(SUPPLIED DATA):

((

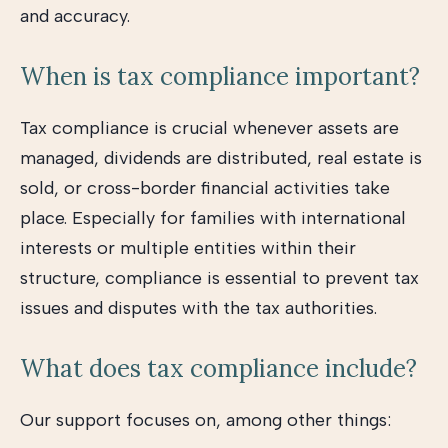
and accuracy.
When is tax compliance important?
Tax compliance is crucial whenever assets are
managed, dividends are distributed, real estate is
sold, or cross-border financial activities take
place. Especially for families with international
interests or multiple entities within their
structure, compliance is essential to prevent tax
issues and disputes with the tax authorities.
What does tax compliance include?
Our support focuses on, among other things:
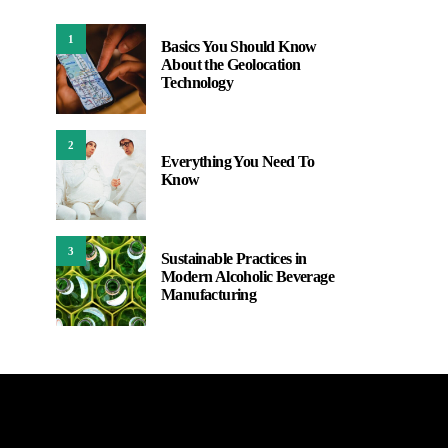
1
Basics You Should Know
About the Geolocation
Technology
2
Everything You Need To
Know
3
Sustainable Practices in
Modern Alcoholic Beverage
Manufacturing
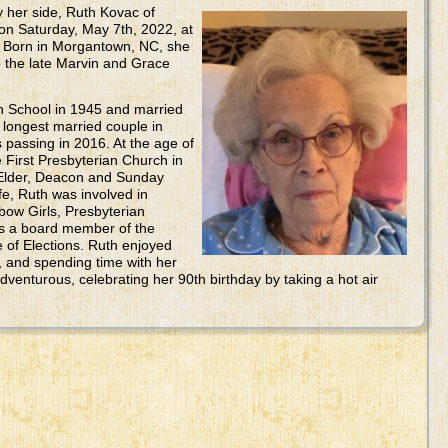
by her side, Ruth Kovac of
n Saturday, May 7th, 2022, at
 Born in Morgantown, NC, she
to the late Marvin and Grace
 School in 1945 and married
longest married couple in
 passing in 2016. At the age of
First Presbyterian Church in
Elder, Deacon and Sunday
fe, Ruth was involved in
bow Girls, Presbyterian
s a board member of the
of Elections. Ruth enjoyed
, and spending time with her
dventurous, celebrating her 90th birthday by taking a hot air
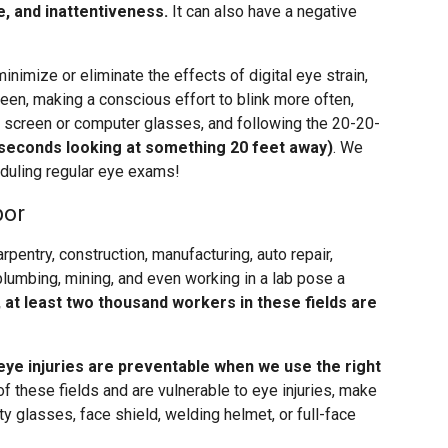
e, and inattentiveness.
It can also have a negative
inimize or eliminate the effects of digital eye strain,
een, making a conscious effort to blink more often,
re screen or computer glasses, and following the 20-20-
 seconds looking at something 20 feet away)
. We
heduling regular eye exams!
bor
carpentry, construction, manufacturing, auto repair,
plumbing, mining, and even working in a lab pose a
, at least two thousand workers in these fields are
eye injuries are preventable when we use the right
 of these fields and are vulnerable to eye injuries, make
y glasses, face shield, welding helmet, or full-face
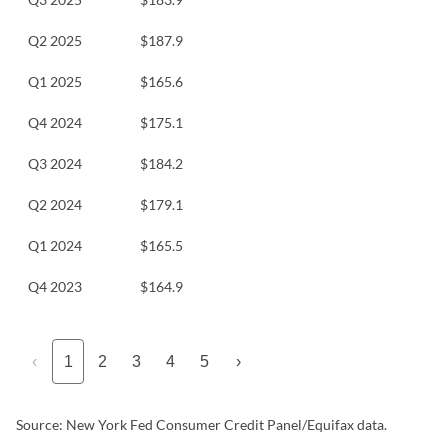
Q2 2025
$187.9
Q1 2025
$165.6
Q4 2024
$175.1
Q3 2024
$184.2
Q2 2024
$179.1
Q1 2024
$165.5
Q4 2023
$164.9
‹
1
2
3
4
5
›
Source: New York Fed Consumer Credit Panel/Equifax data.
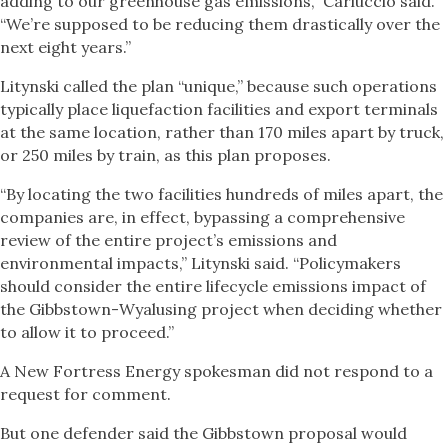
adding to our greenhouse gas emissions,” Carluccio said.
“We’re supposed to be reducing them drastically over the
next eight years.”
Litynski called the plan “unique,” because such operations
typically place liquefaction facilities and export terminals
at the same location, rather than 170 miles apart by truck,
or 250 miles by train, as this plan proposes.
“By locating the two facilities hundreds of miles apart, the
companies are, in effect, bypassing a comprehensive
review of the entire project’s emissions and
environmental impacts,” Litynski said. “Policymakers
should consider the entire lifecycle emissions impact of
the Gibbstown-Wyalusing project when deciding whether
to allow it to proceed.”
A New Fortress Energy spokesman did not respond to a
request for comment.
But one defender said the Gibbstown proposal would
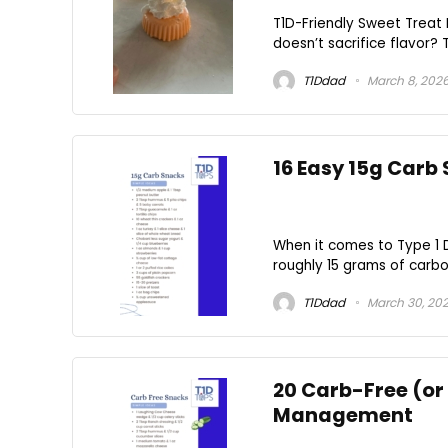
T1D-Friendly Sweet Treat 
doesn’t sacrifice flavor? 
T1Ddad
March 8, 202
16 Easy 15g Carb
When it comes to Type 1
roughly 15 grams of carboh
T1Ddad
March 30, 20
20 Carb-Free (or
Management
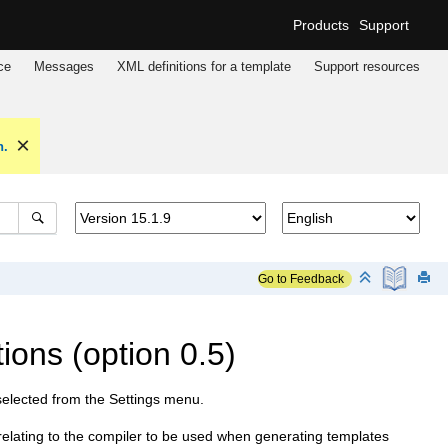
Products
Support
ce
Messages
XML definitions for a template
Support resources
n.
Go to Feedback
ons (option 0.5)
selected from the Settings menu.
elating to the compiler to be used when generating templates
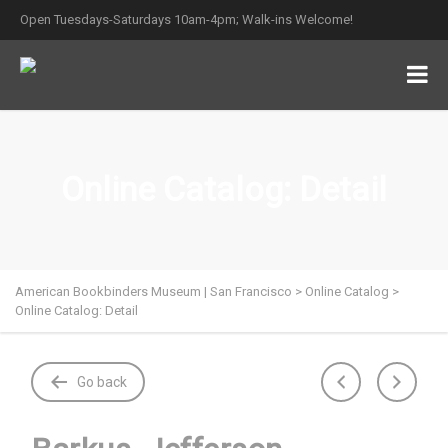
Open Tuesdays-Saturdays 10am-4pm; Walk-ins Welcome!
Online Catalog: Detail
American Bookbinders Museum | San Francisco
>
Online Catalog
>
Online Catalog: Detail
Go back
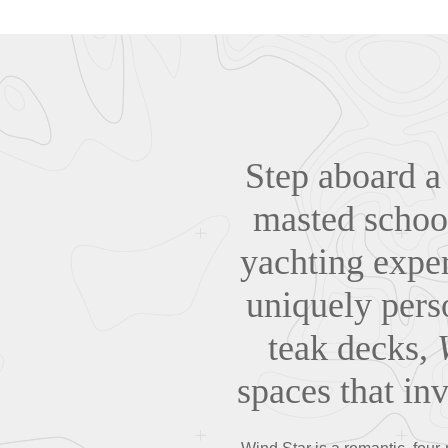
Step aboard a 
masted schoo
yachting exper
uniquely pers
teak decks,
spaces that in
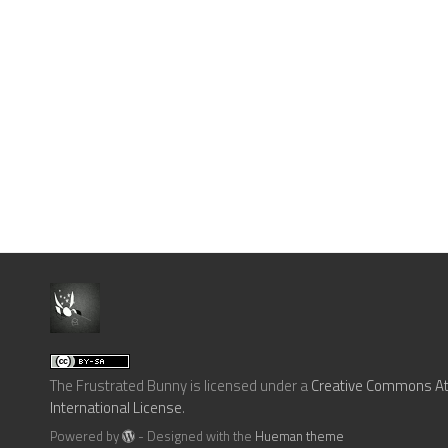
The Frustrated Bunny
is licensed under a
Creative Commons Att
International License
.
Powered by
- Designed with the
Hueman theme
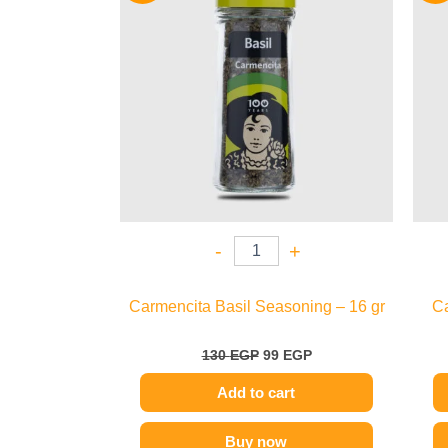
130 EGP.
99 EGP.
-
+
Carmencita Basil Seasoning – 16 gr
Ca
130
EGP
99
EGP
Add to cart
Buy now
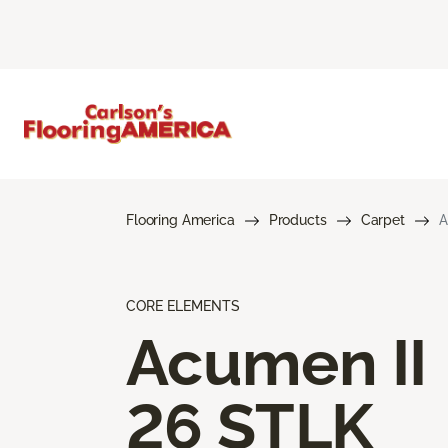
Flooring America
Products
Carpet
A
CORE ELEMENTS
Acumen II
26 STLK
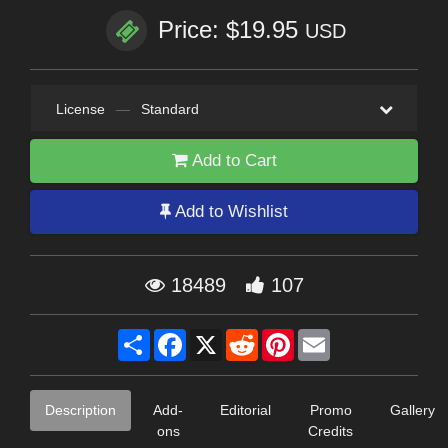
Price: $19.95
USD
License
—
Standard
Add to Cart
Add to Wishlist
18489
107
Share
Facebook
X
Reddit
Pinterest
Email
Description
Add-
Editorial
Promo
Gallery
ons
Credits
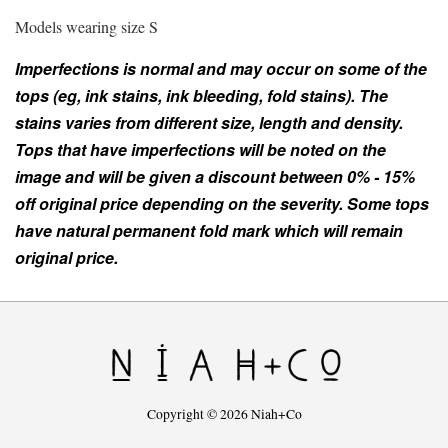
Models wearing size S
Imperfections is normal and may occur on some of the
tops (eg, ink stains, ink bleeding, fold stains). The
stains varies from different size, length and density.
Tops that have imperfections will be noted on the
image and will be given a discount between 0% - 15%
off original price depending on the severity. Some tops
have natural permanent fold mark which will remain
original price.
Copyright © 2026 Niah+Co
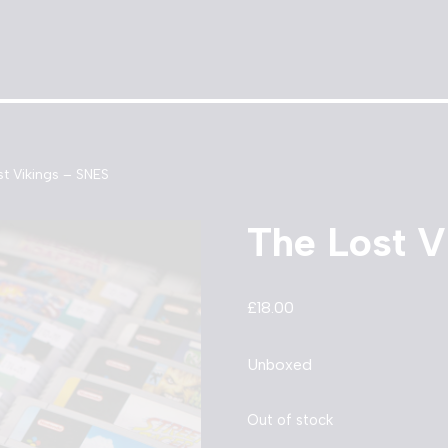
t Vikings – SNES
The Lost V
£
18.00
Unboxed
Out of stock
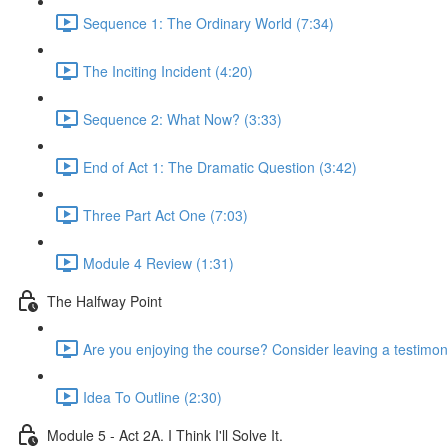
Sequence 1: The Ordinary World (7:34)
The Inciting Incident (4:20)
Sequence 2: What Now? (3:33)
End of Act 1: The Dramatic Question (3:42)
Three Part Act One (7:03)
Module 4 Review (1:31)
The Halfway Point
Are you enjoying the course? Consider leaving a testimoni
Idea To Outline (2:30)
Module 5 - Act 2A. I Think I'll Solve It.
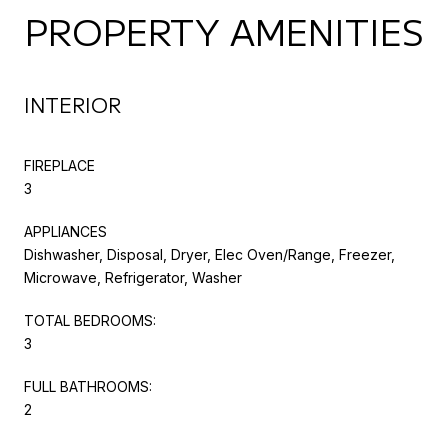
PROPERTY AMENITIES
INTERIOR
FIREPLACE
3
APPLIANCES
Dishwasher, Disposal, Dryer, Elec Oven/Range, Freezer,
Microwave, Refrigerator, Washer
TOTAL BEDROOMS:
3
FULL BATHROOMS:
2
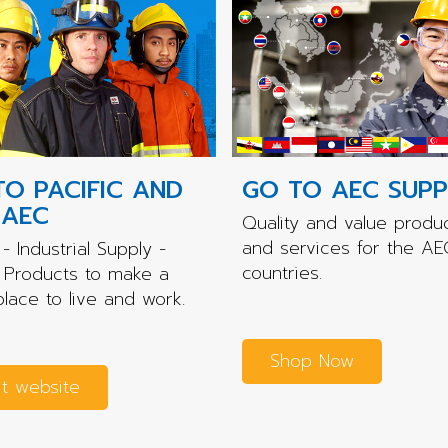
TO PACIFIC AND
GO TO AEC SUPP
 AEC
Quality and value produ
and services for the AE
- Industrial Supply -
countries.
 Products to make a
place to live and work.
Shop Now
it website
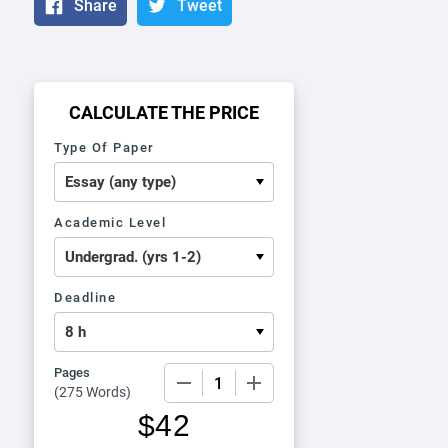
Share
Tweet
CALCULATE THE PRICE
Type Of Paper
Academic Level
Deadline
Pages
−
+
(
275 Words
)
$
42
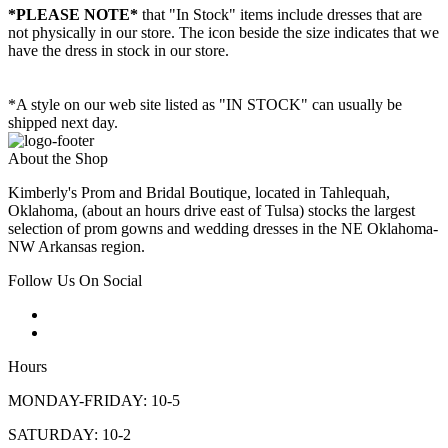
*PLEASE NOTE*
that "In Stock" items include dresses that are
not physically in our store. The
icon beside the size indicates that we
have the dress in stock in our store.
*A style on our web site listed as "IN STOCK" can usually be
shipped next day.
About the Shop
Kimberly's Prom and Bridal Boutique, located in Tahlequah,
Oklahoma, (about an hours drive east of Tulsa) stocks the largest
selection of prom gowns and wedding dresses in the NE Oklahoma-
NW Arkansas region.
Follow Us On Social
Hours
MONDAY-FRIDAY: 10-5
SATURDAY: 10-2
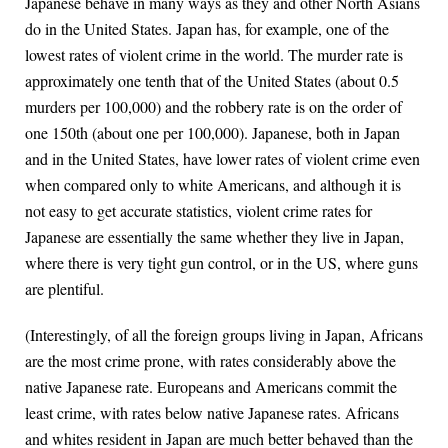
Japanese behave in many ways as they and other North Asians
do in the United States. Japan has, for example, one of the
lowest rates of violent crime in the world. The murder rate is
approximately one tenth that of the United States (about 0.5
murders per 100,000) and the robbery rate is on the order of
one 150th (about one per 100,000). Japanese, both in Japan
and in the United States, have lower rates of violent crime even
when compared only to white Americans, and although it is
not easy to get accurate statistics, violent crime rates for
Japanese are essentially the same whether they live in Japan,
where there is very tight gun control, or in the US, where guns
are plentiful.
(Interestingly, of all the foreign groups living in Japan, Africans
are the most crime prone, with rates considerably above the
native Japanese rate. Europeans and Americans commit the
least crime, with rates below native Japanese rates. Africans
and whites resident in Japan are much better behaved than the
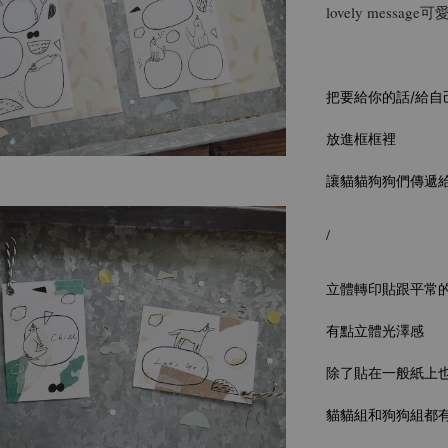
lovely messa
把要給你的話/給自
放進框框裡
讓貓貓狗狗們傳遞給
/
立體轉印貼跟平常
有點立體光澤感
除了貼在一般紙上
貓貓組和狗狗組都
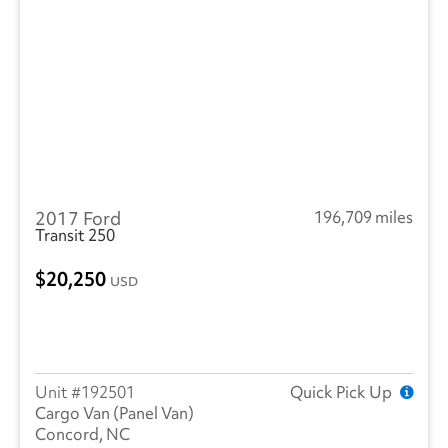
2017 Ford
196,709 miles
Transit 250
20,250
USD
192501
Quick Pick Up
Cargo Van (Panel Van)
Concord, NC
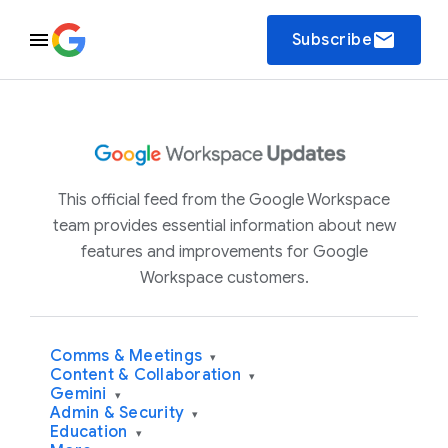
email
Subscribe
This official feed from the Google Workspace
team provides essential information about new
features and improvements for Google
Workspace customers.
Comms & Meetings
▾
Content & Collaboration
▾
Gemini
▾
Admin & Security
▾
Education
▾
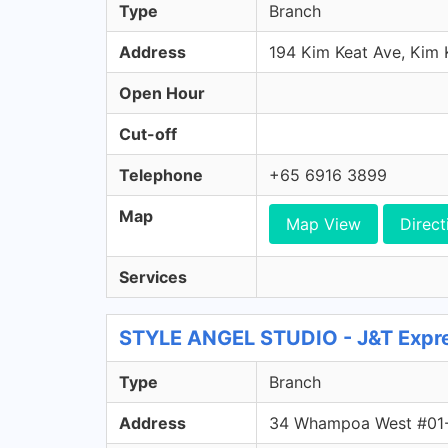
Type
Branch
Address
194 Kim Keat Ave, Kim
Open Hour
Cut-off
Telephone
+65 6916 3899
Map
Map View
Direct
Services
STYLE ANGEL STUDIO - J&T Expre
Type
Branch
Address
34 Whampoa West #01-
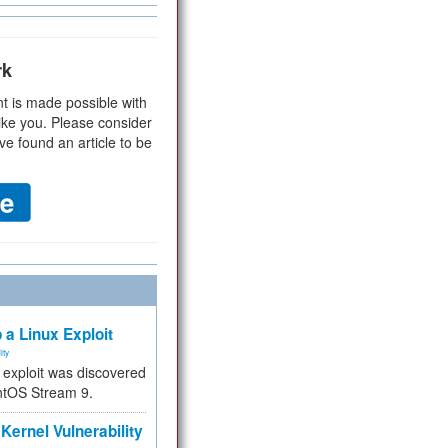
rk
t is made possible with
ike you. Please consider
ve found an article to be
 a Linux Exploit
ity
e exploit was discovered
ntOS Stream 9.
Kernel Vulnerability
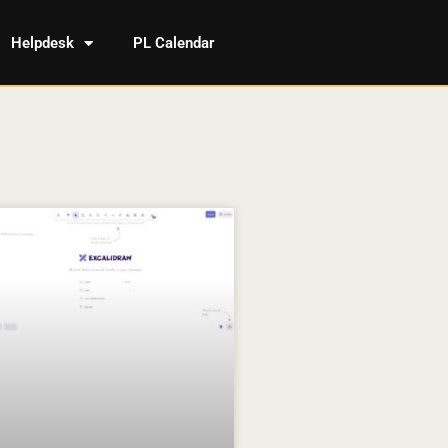
Helpdesk
PL Calendar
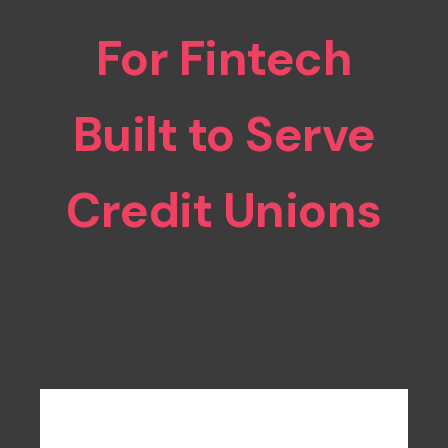
For Fintech
Built to Serve
Credit Unions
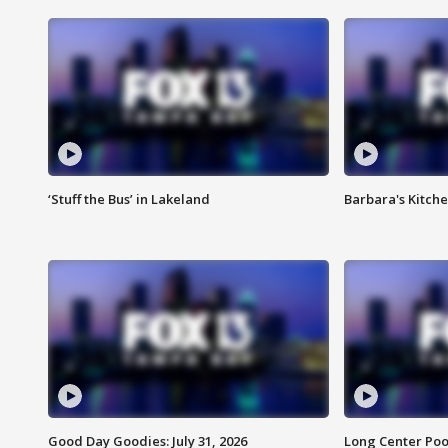
‘Stuff the Bus’ in Lakeland
Barbara's Kitche
Good Day Goodies: July 31, 2026
Long Center Poo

))

(TASK DIRECTIONS): Copy the lines above between the one holding "elating to the" and the one holding "image and will", inclusive. Drop the pictures.

(TASK RESPONSE):
elating to the compiler to be used when generating templates
Open Tuesdays-Saturdays 10am-4pm; Walk-ins Welcome!
Online Catalog: Detail
American Bookbinders Museum | San Francisco
>
Online Catalog
>
Online Catalog: Detail
Go back
Step aboard a 
masted schoo
yachting exper
uniquely pers
teak decks,
spaces that in
The Frustrated Bunny
is licensed under a
Creative Commons Att
International License
.
Powered by
- Designed with the
Hueman theme
130 EGP.
99 EGP.
-
+
Carmencita Basil Seasoning – 16 gr
Ca
130
EGP
99
EGP
Add to cart
Buy now
Flooring America
Products
Carpet
A
CORE ELEMENTS
Acumen II
26 STLK
Price: $19.95
USD
License
—
Standard
Add to Cart
Add to Wishlist
18489
107
Share
Facebook
X
Reddit
Pinterest
Email
Description
Add-
Editorial
Promo
Gallery
ons
Credits
Models wearing size S
Imperfections is normal and may occur on some of the
tops (eg, ink stains, ink bleeding, fold stains). The
stains varies from different size, length and density.
Tops that have imperfections will be noted on the
image and will be given a discount between 0% - 15%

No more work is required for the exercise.